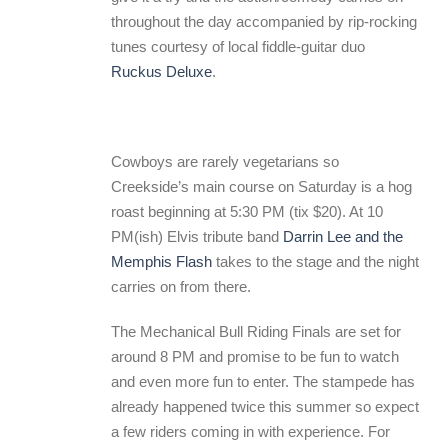
throughout the day accompanied by rip-rocking
tunes courtesy of local fiddle-guitar duo
Ruckus Deluxe
.
Cowboys are rarely vegetarians so
Creekside’s main course on Saturday is a hog
roast beginning at 5:30 PM (tix $20). At 10
PM(ish) Elvis tribute band
Darrin Lee and the
Memphis Flash
takes to the stage and the night
carries on from there.
The Mechanical Bull Riding Finals are set for
around 8 PM and promise to be fun to watch
and even more fun to enter. The stampede has
already happened twice this summer so expect
a few riders coming in with experience. For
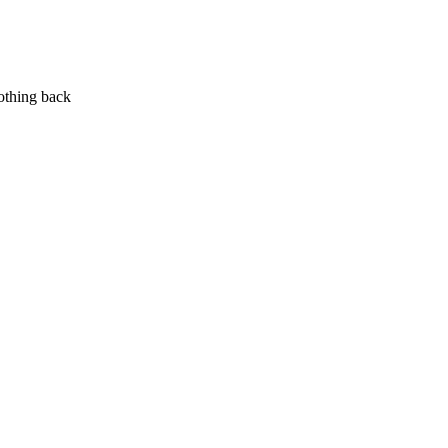
nothing back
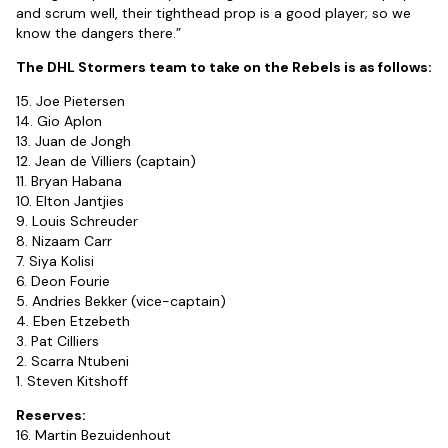
and scrum well, their tighthead prop is a good player; so we
know the dangers there.”
The DHL Stormers team to take on the Rebels is as follows:
15. Joe Pietersen
14. Gio Aplon
13. Juan de Jongh
12. Jean de Villiers (captain)
11. Bryan Habana
10. Elton Jantjies
9. Louis Schreuder
8. Nizaam Carr
7. Siya Kolisi
6. Deon Fourie
5. Andries Bekker (vice-captain)
4. Eben Etzebeth
3. Pat Cilliers
2. Scarra Ntubeni
1. Steven Kitshoff
Reserves:
16. Martin Bezuidenhout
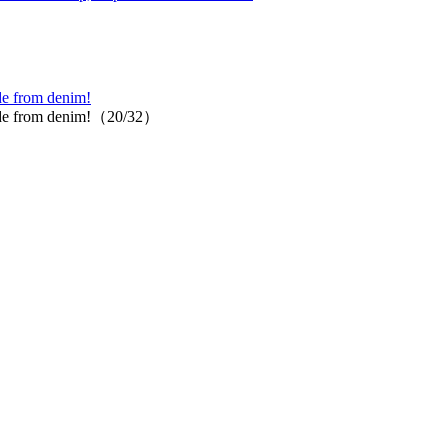
ade from denim!
t made from denim!（20/32）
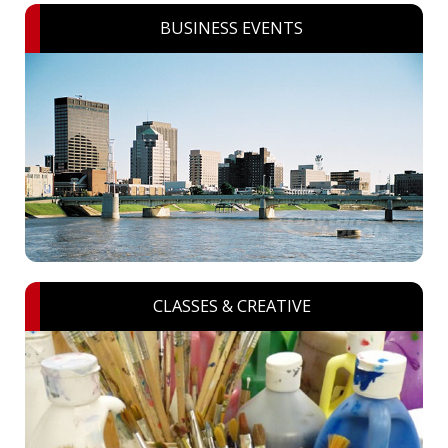
BUSINESS EVENTS
CLASSES & CREATIVE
--
**Task instructions:** Return exactly the lines running from the line with "14. Gio Aplon" through the final line of the listing. Leave the pictures out.

**Exercise response:**
14. Gio Aplon
13. Juan de Jongh
12. Jean de Villiers (captain)
11. Bryan Habana
10. Elton Jantjies
9. Louis Schreuder
8. Nizaam Carr
7. Siya Kolisi
6. Deon Fourie
5. Andries Bekker (vice-captain)
4. Eben Etzebeth
3. Pat Cilliers
2. Scarra Ntubeni
1. Steven Kitshoff
Reserves:
16. Martin Bezuidenhout
ade from denim!
t made from denim!（20/32）
BUSINESS EVENTS
CLASSES & CREATIVE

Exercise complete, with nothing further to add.